With fifteen comrades (as we called our colleagues) I noticed we delivered great work, but not everyone contributed to the culture anymore. The era of managing by walking around was over. I had to start letting things go. Certain processes ran clumsily. There was no shared goal anymore beyond growth itself.
I then immersed myself in business strategy, followed a growth program and started to redesign the company.
The biggest shift
From working in your business to working on your business. That is it. Sounds small. It is not.
We made our core values active and brought them to life in the office. We hung our BHAG in a visible spot so colleagues and clients could see where we were heading. And it worked. It went so well that we had to set up a second agency next to Glasnost to handle conflicting accounts. That became Fitzgerald.
For me as a founder I had reached at that moment everything I wanted to reach. In the autumn of 2019 I told my partners I wanted to work toward an exit. A year later that was realised, with advertising group Ace as buyer.
What I discovered after
At Ace I got the chance in the years after to develop a growth program myself, and to coach the various agencies inside the group with it. What struck me was that some agencies had worked with business strategy from the start, while others had grown purely on instinct and revenue, without a plan and without bigger goals. Each agency had its own path, its own blockers, its own opportunities.
And I noticed the conversations I had about it were not about advertising or PR. They were about growth. About letting go. About how you build a company that can run without you. About how to work toward an exit without giving away your life's work for next to nothing.

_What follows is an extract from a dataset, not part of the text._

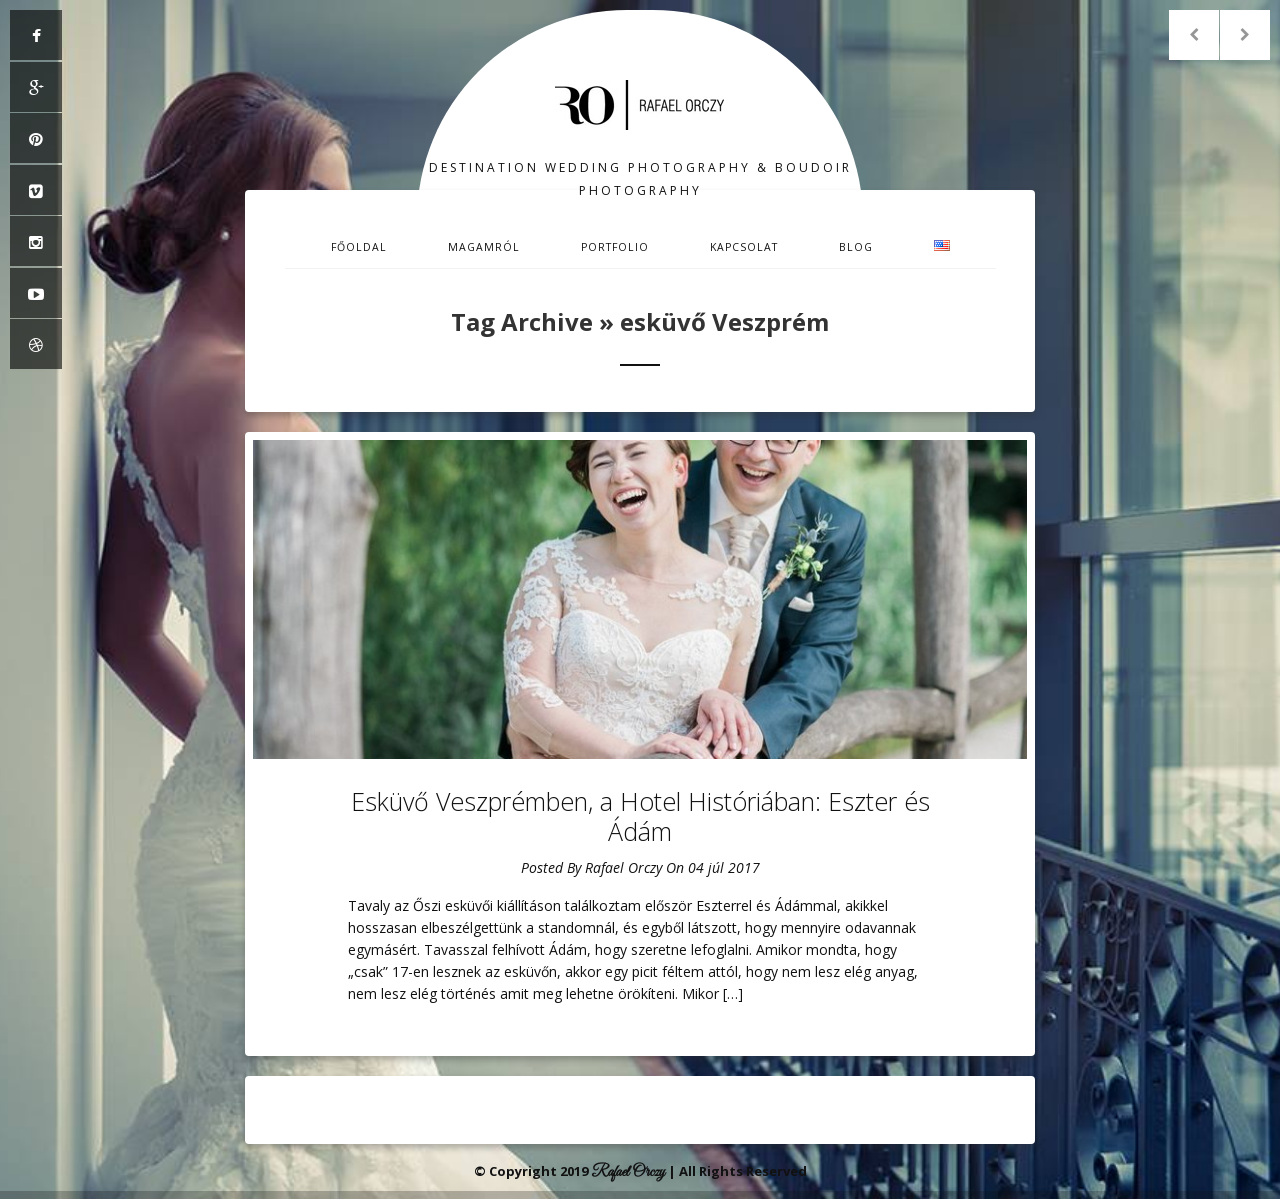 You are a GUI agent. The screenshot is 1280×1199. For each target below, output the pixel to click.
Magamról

I noticed I enjoyed those conversations. That I knew something about it from my own experience. And that I wanted to do this on a larger scale than within one agency group. That became Go Delphi.
The oracle
At the oracle of Delphi in ancient Greece, notables came to ask advice on pressing matters. With Go Delphi I want to play a similar role for founders today. Whether it is a scale-up wanting to secure the foundations of growth with a growth program, a founder working toward an exit, or a founder who ad hoc needs sparring.
At Go Delphi you get access to me, and to the network of specialists I have built around me. The temple of Delphi was inscribed with "Know thyself", a famous saying from Socrates. And that is, I think, why I am taking on this new venture with so much joy.
Because every founder journey starts there. With the question of who you are, where you want to go, and who you need alongside you to get there.
Definitions
- Mastery
- The process of continuously learning, growing and refining your craft or entrepreneurship.
- Exit strategy (Exit)
- A plan or process where a founder (partly) divests ownership in a company.
- Business strategy
- The course by which a company achieves its goals.
- Growth program
- A structured track in which founders learn to grow their business strategically.
- Scale-up
- A fast-growing company that has outgrown the start-up phase.
- BHAG
- Big Hairy Audacious Goal: a long-term goal that is ambitious, challenging and inspiring.